Socialism is the transition stage where collective ownership of the means of production, where the working class gains state power from the capitalist class.
Communism is a later stage of such abundance that money, classes and state power become redundant and are abolished.
The Culture is an imagining of the latter, where many means of production become people. They thus become workers that can labour for each other if they collectively decide to.
My reading of the Culture novels is that few people produce anything at all, or do any work or labour, and nearly every is produced by the ships, orbitals, and the Minds that control them.

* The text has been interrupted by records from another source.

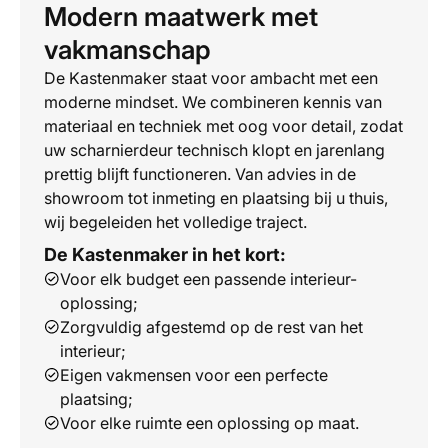
Modern maatwerk met
vakmanschap
De Kastenmaker staat voor ambacht met een
moderne mindset. We combineren kennis van
materiaal en techniek met oog voor detail, zodat
uw scharnierdeur technisch klopt en jarenlang
prettig blijft functioneren. Van advies in de
showroom tot inmeting en plaatsing bij u thuis,
wij begeleiden het volledige traject.
De Kastenmaker in het kort:
Voor elk budget een passende interieur-
oplossing;
Zorgvuldig afgestemd op de rest van het
interieur;
Eigen vakmensen voor een perfecte
plaatsing;
Voor elke ruimte een oplossing op maat.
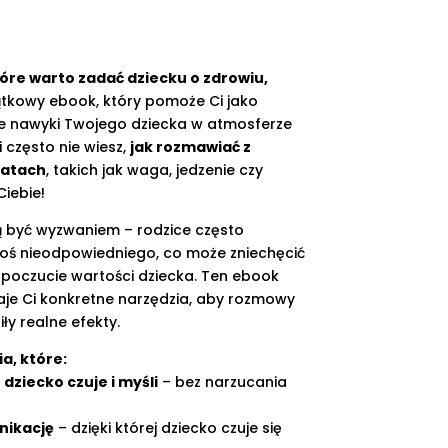
tna
Aktualna
cena
tóre warto zadać dziecku o zdrowiu,
a:
ynosi:
tkowy ebook, który pomoże Ci jako
10.00.
 nawyki Twojego dziecka w atmosferze
i często nie wiesz,
jak rozmawiać z
matach
, takich jak waga, jedzenie czy
Ciebie!
 być wyzwaniem – rodzice często
coś nieodpowiedniego, co może zniechęcić
poczucie wartości dziecka. Ten ebook
daje Ci konkretne narzędzia, aby rozmowy
iły realne efekty.
a, które:
dziecko czuje i myśli
– bez narzucania
nikację
– dzięki której dziecko czuje się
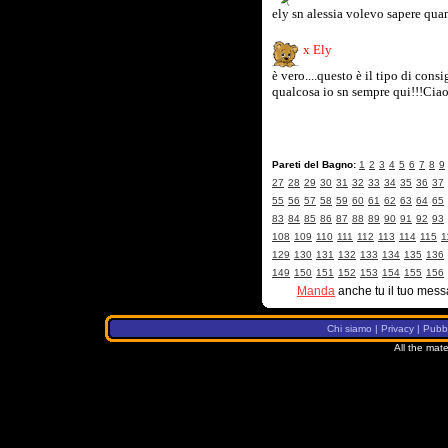
ely sn alessia volevo sapere quan
x Ely
è vero....questo è il tipo di cons
qualcosa io sn sempre qui!!!Ciao
Pareti del Bagno:
1
2
3
4
5
6
7
8
9
27
28
29
30
31
32
33
34
35
36
37
55
56
57
58
59
60
61
62
63
64
65
83
84
85
86
87
88
89
90
91
92
93
108
109
110
111
112
113
114
115
1
129
130
131
132
133
134
135
136
149
150
151
152
153
154
155
156
Manda
anche tu il tuo mess
Chi siamo
|
Privacy
|
Pubbl
All the mate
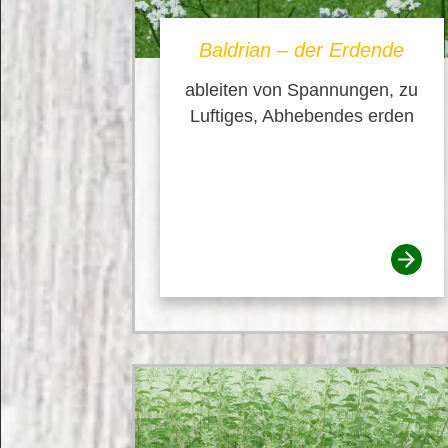
Baldrian – der Erdende
ableiten von Spannungen, zu
Luftiges, Abhebendes erden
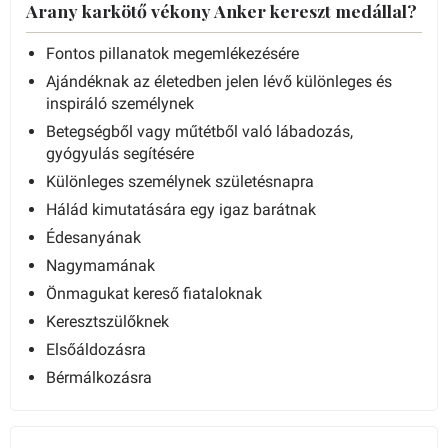
Arany karkötő vékony Anker kereszt medállal?
Fontos pillanatok megemlékezésére
Ajándéknak az életedben jelen lévő különleges és
inspiráló személynek
Betegségből vagy műtétből való lábadozás,
gyógyulás segítésére
Különleges személynek születésnapra
Hálád kimutatására egy igaz barátnak
Édesanyának
Nagymamának
Önmagukat kereső fiataloknak
Keresztszülőknek
Elsőáldozásra
Bérmálkozásra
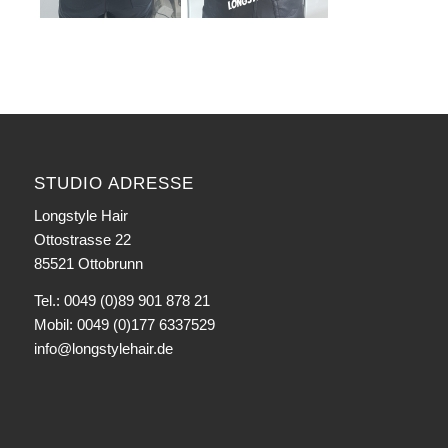
STUDIO ADRESSE
Longstyle Hair
Ottostrasse 22
85521 Ottobrunn
Tel.: 0049 (0)89 901 878 21
Mobil: 0049 (0)177 6337529
info@longstylehair.de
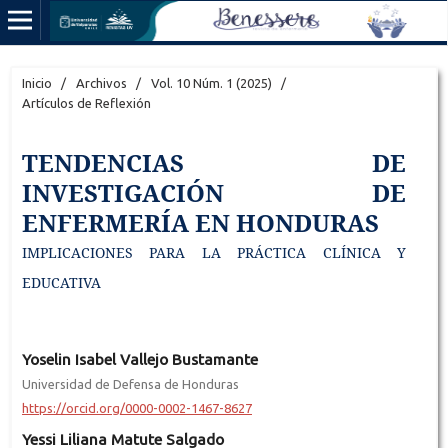
Inicio
/
Archivos
/
Vol. 10 Núm. 1 (2025)
/
Artículos de Reflexión
TENDENCIAS DE
INVESTIGACIÓN DE
ENFERMERÍA EN HONDURAS
IMPLICACIONES PARA LA PRÁCTICA CLÍNICA Y
EDUCATIVA
Yoselin Isabel Vallejo Bustamante
Universidad de Defensa de Honduras
https://orcid.org/0000-0002-1467-8627
Yessi Liliana Matute Salgado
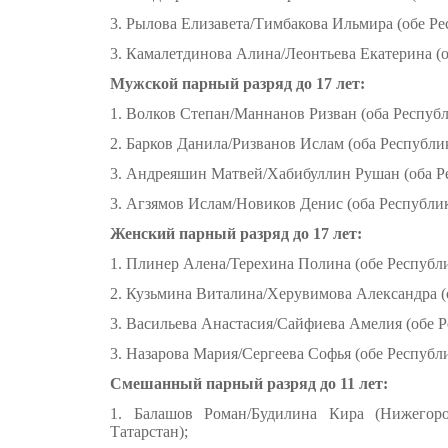
3. Рылова Елизавета/Тимбакова Ильмира (обе Ре
3. Камалетдинова Алина/Леонтьева Екатерина (о
Мужской парный разряд до 17 лет:
1. Волков Степан/Маннанов Ризван (оба Республ
2. Барков Данила/Ризванов Ислам (оба Республик
3. Андреяшин Матвей/Хабибуллин Рушан (оба Ре
3. Агзямов Ислам/Новиков Денис (оба Республик
Женский парный разряд до 17 лет:
1. Плинер Алена/Терехина Полина (обе Республи
2. Кузьмина Виталина/Херувимова Александра (о
3. Васильева Анастасия/Сайфиева Амелия (обе Р
3. Назарова Мария/Сергеева Софья (обе Республи
Смешанный парный разряд до 11 лет:
1. Балашов Роман/Будилина Кира (Нижегород
Татарстан);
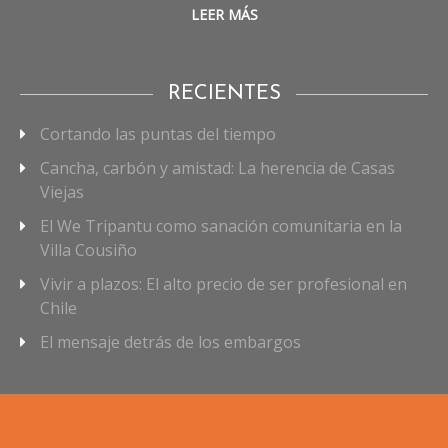
LEER MÁS
RECIENTES
Cortando las puntas del tiempo
Cancha, carbón y amistad: La herencia de Casas
Viejas
El We Tripantu como sanación comunitaria en la
Villa Cousiño
Vivir a plazos: El alto precio de ser profesional en
Chile
El mensaje detrás de los embargos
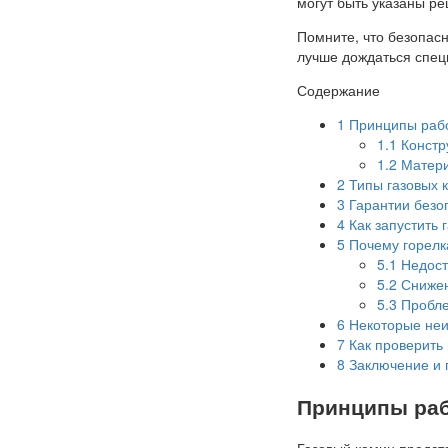
могут быть указаны р
Помните, что безопасн
лучше дождаться спец
Содержание
1
Принципы рабо
1.1
Констр
1.2
Матери
2
Типы газовых 
3
Гарантии безо
4
Как запустить 
5
Почему горелка
5.1
Недост
5.2
Снижен
5.3
Пробле
6
Некоторые неи
7
Как проверить 
8
Заключение и 
Принципы раб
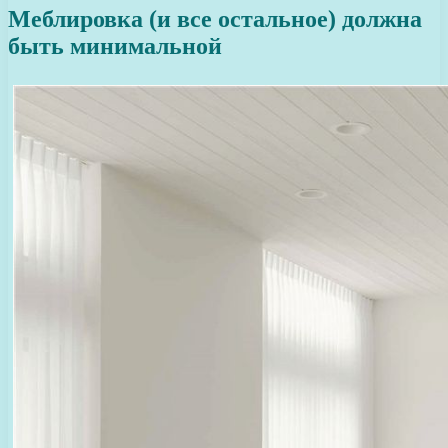
Меблировка (и все остальное) должна
быть минимальной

It’s not clear who exactly decides what gets produced, but decision making seems to be largely controlled by the Minds.
I don't remember which book it was in, exactly, but there is a conversation at one point with a Culture guy who is waiting tables, including cleaning them. He explains that a lot of humans actually do this kind of stuff, or, say, constructing spaceships, as a background from their "real" job-hobby (which is usually research or art) simply because completing things makes them happier, while cheerfully acknowledging that none of human labor in Culture is meaningful in the sense that it couldn't be done better and faster by machines. But it's still meaningful in a sense of giving people meaning.
The Minds are people too. Production happens individually at the small scale and based on collective decisions at the large scale. The Minds sway public opinion, but ultimately the public at large makes large decisions like the Idiran war.
By a literal definition communism means the collective ownership of the means of production.
In the Culture the means of production own themselves, and they don’t seem to answer to anyone unless it suits them.